Peer-to-peer Architecture

Peer-to-peer Architecture

In terms of high availability and resiliency, the Master-slave model is not ideal because the master server holds too much centralized power.

By contrast, Peer-to-peer Architecture adopts a distributed model, where the system is operated cooperatively by multiple servers, each sharing equal responsibility. These servers are referred to as peers (or nodes).

Data Ownership

Conceptually, the database is divided into multiple shards, each managed by a peer.

For instance, a database might be split into three shards, each assigned to a separate server.

DatabaseShard 1Shard 2Shard 3Server 1Server 2Server 3

Each peer is responsible for managing a portion of the database. Even if some of them go down, only the respective shards become unavailable, while the rest of the system remains fully functional.

Importantly, we are not splitting the database into large storage blocks and distributing them across servers. Instead, a more granular approach is used: each individual record is assigned to a peer based on its unique key and a mapper function.

For example, consider a set of user records identified by userId (an integer):

  • Suppose the system has three servers, with serverId values from 0 to 2.
  • The mapper function is defined as: ownerServerId = userId % numberOfServers(3).
DatabasesServer 0Server 1Server 2User 0id0PKnameJohnUser 1id1PKnameFillipUser 4id4PKnameMikeUser 2id2PKnameAnn0 % 3 = 0 (S0)1 % 3 = 1 (S1)4 % 3 = 1 (S1)2 % 3 = 2 (S2)

Each server handles reading and writing for its corresponding records, ensuring improved availability. Additionally, when user keys increase linearly, storage volume is evenly distributed among peers, leading to efficient resource balancing.

However, this solution becomes problematic when the number of servers changes. Adding new servers requires updating the mapper function, and previously stored data may become unreachable because it was mapped using the old function.

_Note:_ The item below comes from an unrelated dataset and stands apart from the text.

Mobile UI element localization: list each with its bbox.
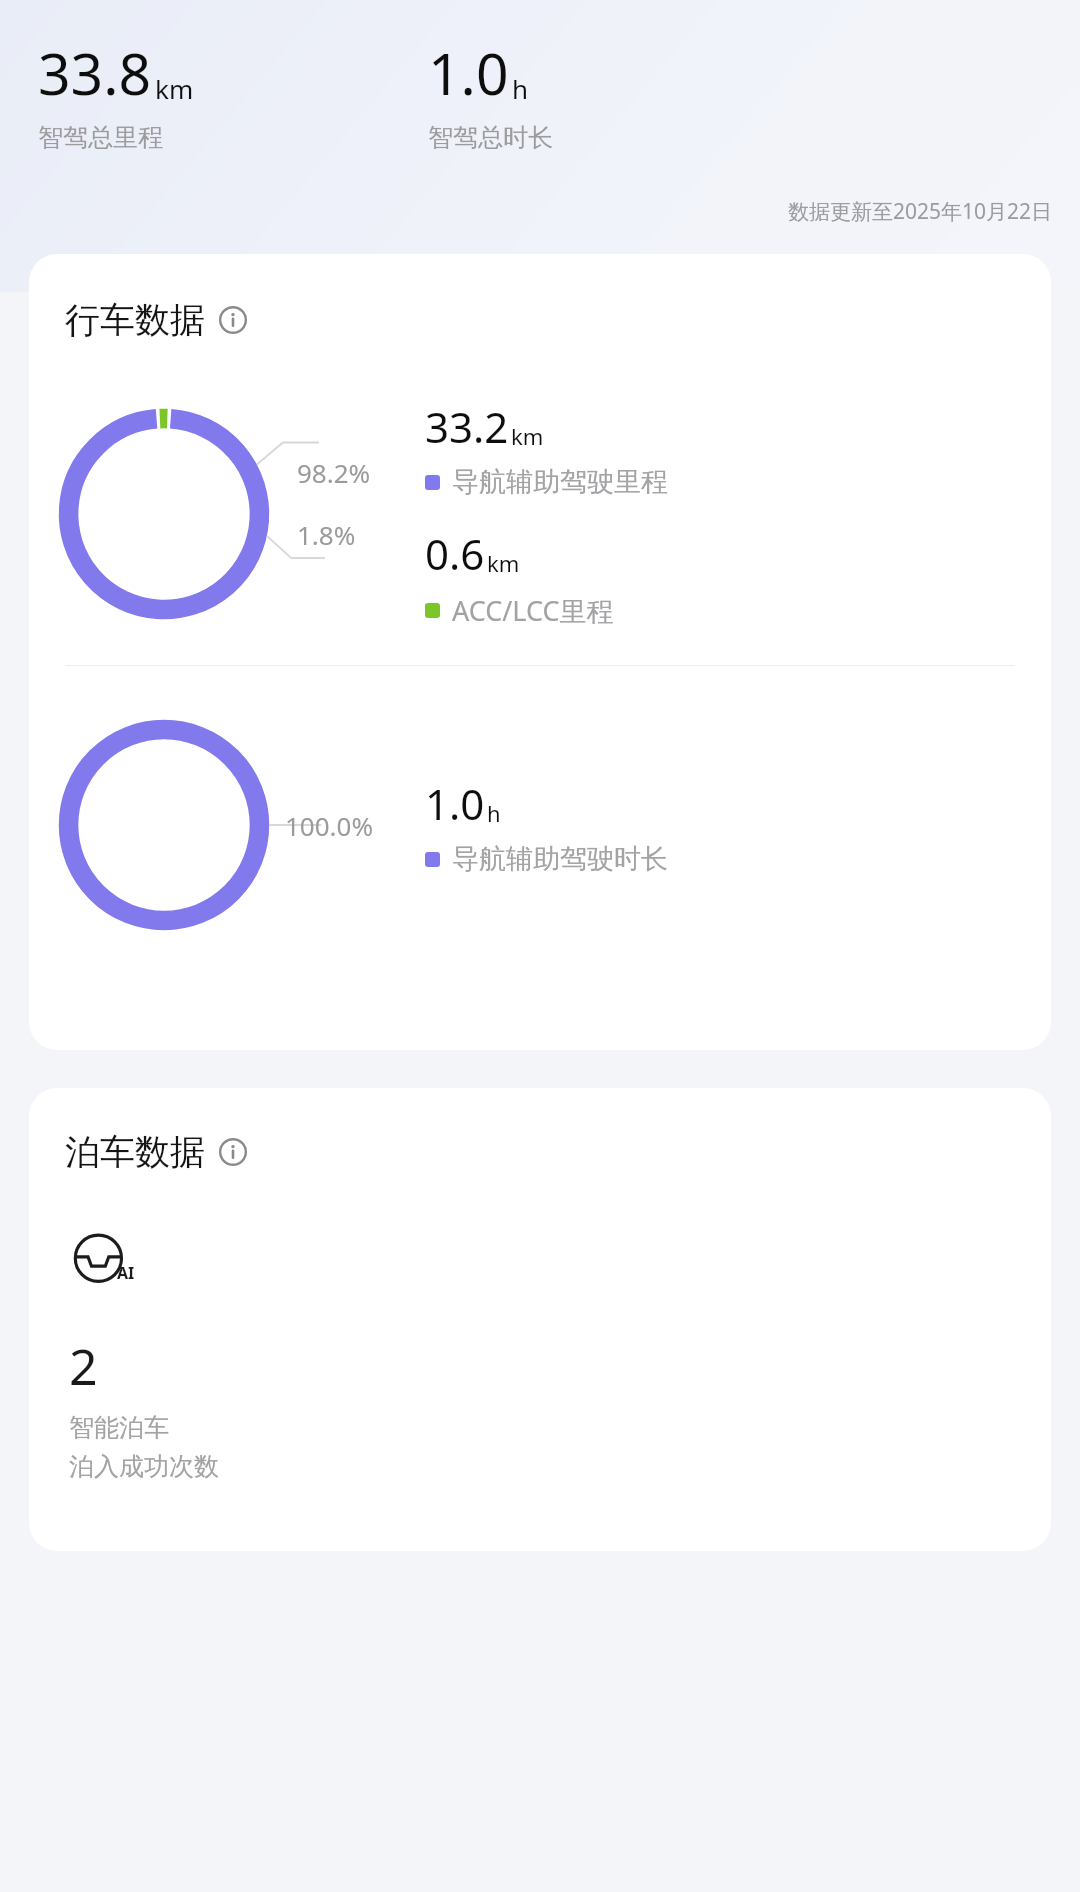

In the example above, if we expand to four servers and change the mapper to userId % numberOfServers(4):

  • To locate User 4, we calculate 4 % 4 = 0 (Server 0), yet the data for User 4 was previously stored on 4 % 3 = 1 (Server 1).
  • Correcting this would require inefficiently rehashing and migrating the entire database.

Consistent Hashing

As demonstrated, traditional hashing tightly couples the number of servers to the data mapping, making it brittle during server changes. To address this, we use a technique called Consistent Hashing , which decouples records from the number of servers by mapping them onto a fixed, consistent range.

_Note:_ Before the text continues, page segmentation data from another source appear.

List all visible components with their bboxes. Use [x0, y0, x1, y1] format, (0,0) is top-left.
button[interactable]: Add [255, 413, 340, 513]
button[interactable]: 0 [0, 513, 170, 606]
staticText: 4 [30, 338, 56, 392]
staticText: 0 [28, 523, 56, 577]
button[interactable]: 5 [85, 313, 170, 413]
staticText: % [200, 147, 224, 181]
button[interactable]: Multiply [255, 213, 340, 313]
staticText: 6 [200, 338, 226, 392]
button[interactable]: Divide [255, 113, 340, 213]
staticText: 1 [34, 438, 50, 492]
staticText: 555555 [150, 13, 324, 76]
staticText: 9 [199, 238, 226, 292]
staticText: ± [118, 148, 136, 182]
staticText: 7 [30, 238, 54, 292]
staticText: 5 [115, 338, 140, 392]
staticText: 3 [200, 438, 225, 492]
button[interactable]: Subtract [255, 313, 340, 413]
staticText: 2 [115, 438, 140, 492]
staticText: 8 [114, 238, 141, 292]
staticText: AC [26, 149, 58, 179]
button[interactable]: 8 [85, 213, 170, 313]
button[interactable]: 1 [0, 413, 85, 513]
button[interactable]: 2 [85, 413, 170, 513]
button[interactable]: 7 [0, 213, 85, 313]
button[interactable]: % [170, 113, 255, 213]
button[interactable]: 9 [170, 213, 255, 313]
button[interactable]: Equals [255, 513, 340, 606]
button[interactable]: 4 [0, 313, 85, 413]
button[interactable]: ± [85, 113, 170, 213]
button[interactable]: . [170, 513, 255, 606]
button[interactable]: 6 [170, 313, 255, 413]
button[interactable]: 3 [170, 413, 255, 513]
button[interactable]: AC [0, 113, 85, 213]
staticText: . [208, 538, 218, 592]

It’s easier to understand through an example:

Virtual Ring

First, we define a hash function that returns a value within a fixed range, [0, N]: map(value) -> output in [0, N]. This range is conceptualized as a ring, wrapping values from N back to 0.

For instance, we can use value % 100 to map values to [0 → 99], forming a circular virtual ring:

Consistent Hashing Ring

Placing servers

Next, we place servers onto the ring by hashing their server IDs. Each server occupies a specific, predictable point on the ring.

Placing Server on Ring

Placing records

We hash record keys using the same function and place them onto the ring.

Placing Record on Ring

To determine a record’s owner server, we scan clockwise (or counterclockwise) around the ring from the record’s position. The first server we encounter is assigned ownership.

Finding the Closest Server

Improvements

Does consistent hashing completely solve the rehashing problem? No, but it greatly mitigates the issue.

For example, when a new server (e.g., S0) is added, only a portion of the data from neighboring servers (S1 and S83) needs to be migrated, rather than the entire database.

Migration Example

Thus, consistent hashing avoids the need to remap the entire database when scaling out.

Virtual Nodes

One remaining issue with Consistent Hashing is imbalance. Real-world data distributions can cause hotspots: some servers become overloaded while others remain underutilized.

For example, S83 may be under stress with a large number of records, while the other servers remain idle.

Imbalance in Hashing

There are two main causes of the imbalance:

  • A poor hash function that fails to distribute values evenly.
  • A ring that is too sparse for the number of servers, creating large gaps.

To address these issues, servers can be assigned multiple virtual nodes on the ring.

Virtual Servers

Each physical server is represented by multiple virtual IDs, reducing gaps and achieving a more balanced distribution.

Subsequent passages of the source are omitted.